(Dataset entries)
*** Begin section ***

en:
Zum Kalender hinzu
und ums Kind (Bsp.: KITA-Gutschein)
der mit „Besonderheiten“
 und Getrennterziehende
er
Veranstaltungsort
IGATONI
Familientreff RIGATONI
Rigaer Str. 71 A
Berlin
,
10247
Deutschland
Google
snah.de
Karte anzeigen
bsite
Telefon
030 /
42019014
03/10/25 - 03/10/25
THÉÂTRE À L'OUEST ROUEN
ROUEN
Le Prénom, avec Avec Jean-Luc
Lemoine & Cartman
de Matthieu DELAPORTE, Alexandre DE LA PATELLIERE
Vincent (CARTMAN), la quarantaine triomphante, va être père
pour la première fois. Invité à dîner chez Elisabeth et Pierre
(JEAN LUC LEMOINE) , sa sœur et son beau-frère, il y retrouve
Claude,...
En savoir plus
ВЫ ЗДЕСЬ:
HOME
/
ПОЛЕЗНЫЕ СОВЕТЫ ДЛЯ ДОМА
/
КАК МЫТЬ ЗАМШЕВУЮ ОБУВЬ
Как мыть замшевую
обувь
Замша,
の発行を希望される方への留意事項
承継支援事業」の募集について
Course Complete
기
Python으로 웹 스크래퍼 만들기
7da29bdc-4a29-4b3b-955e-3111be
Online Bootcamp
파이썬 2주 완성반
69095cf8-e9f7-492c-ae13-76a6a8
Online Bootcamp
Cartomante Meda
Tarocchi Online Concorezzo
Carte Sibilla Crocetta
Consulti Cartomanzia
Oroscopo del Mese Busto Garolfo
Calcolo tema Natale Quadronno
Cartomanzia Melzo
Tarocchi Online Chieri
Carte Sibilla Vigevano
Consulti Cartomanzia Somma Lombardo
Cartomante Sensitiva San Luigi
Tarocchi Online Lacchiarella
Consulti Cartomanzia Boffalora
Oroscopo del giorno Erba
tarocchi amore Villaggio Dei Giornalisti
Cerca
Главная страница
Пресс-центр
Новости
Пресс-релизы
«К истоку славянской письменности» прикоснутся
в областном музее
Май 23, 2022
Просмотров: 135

*** End section ***

| What you need to do |
Go through the data above and copy each line in which "Sibilla" appears.

| Task result |
Carte Sibilla Crocetta
Carte Sibilla Vigevano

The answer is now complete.